Though the judges at Washtenaw Community College’s Entrepreneurship Center’s first-ever “Pitch Competition” won’t be nearly as brutal as the ones seen on ABC’s “Shark Tank,” the event is sure to be just as entertaining, exciting, and full of brilliant minds and even more brilliant ideas.

On Thursday, April 21 from 6 p.m. to 9 p.m. at the Great Lakes Regional Training Center, room 202, entrepreneurs at all levels of education and experience will pitch their business ideas for a chance to win cash prizes, while sharpening their entrepreneurial skills and getting closer to making their dreams a reality. The prizes range from $250 to $1,500.

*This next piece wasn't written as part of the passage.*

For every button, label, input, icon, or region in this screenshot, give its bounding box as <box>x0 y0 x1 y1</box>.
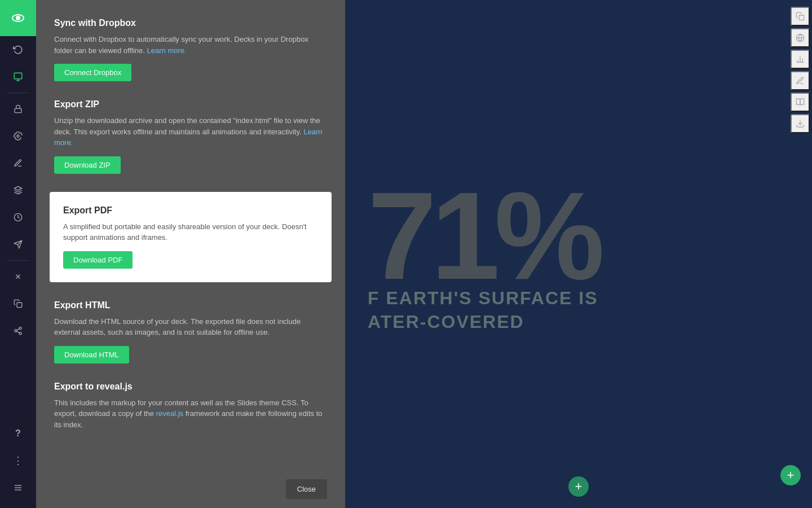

“If you want your business to be successful, you have to learn how to pitch and sell your idea in a short amount of time to strangers, who know nothing about you or your company,” said Kristin Gapske, manager at the Entrepreneurship Center. “The response has been great with nearly 30 people signing up to participate in the competition.”

There will be three categories: Start, Build and Grow. The Start category is for anyone who is still in the idea phase; Build is for someone who’s been in business for six months or less. Grow is aimed toward those who’ve already established a successful business and have several clients but are looking to take their company to the next level.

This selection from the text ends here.